Professor Kurt Schmitt, research fellow at Reading University and one of the very few who has actually landed a job as a result of getting a media degree, told hacks at a press conference:
"Ve can see clearly zat ze ball hass not fully crosst ze line and zo eet iss not a goal"
But in response Professor Nigel Farnsworth said:
"You must be joking Fritz! That was over the line by a mile. Oh come on ref!"
The conference then degenerated into a slanging match between the two learned men as they sang football chants at each other back and forth across the platform:
"One World Cup and two World Wars. Doo dah...doo dah!" that was one.

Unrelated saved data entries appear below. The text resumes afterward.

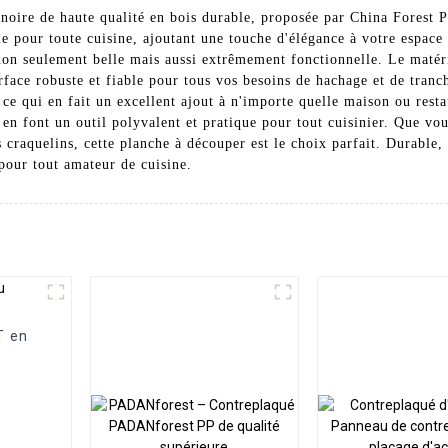
noire de haute qualité en bois durable, proposée par China Forest 
le pour toute cuisine, ajoutant une touche d'élégance à votre espace
 non seulement belle mais aussi extrêmement fonctionnelle. Le matér
urface robuste et fiable pour tous vos besoins de hachage et de tran
ce qui en fait un excellent ajout à n'importe quelle maison ou resta
 en font un outil polyvalent et pratique pour tout cuisinier. Que v
craquelins, cette planche à découper est le choix parfait. Durable, 
 pour tout amateur de cuisine.
T en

And "Vun Gareth Southgate zere's only vun Gareth Soutgate" that was another.
In the end we were none the wiser whether or not the 'goal' was actually a 'goal'. The so-called enhanced video imaging was nothing special and it all looked a bit fuzzy to our reporter.
So perhaps the mystery will never be solved and maybe that's not a bad thing, as it quite often turns up as the basis for entire TV programmes, making it a very cheap hour's worth of programming for over-paid media exec's to come up with.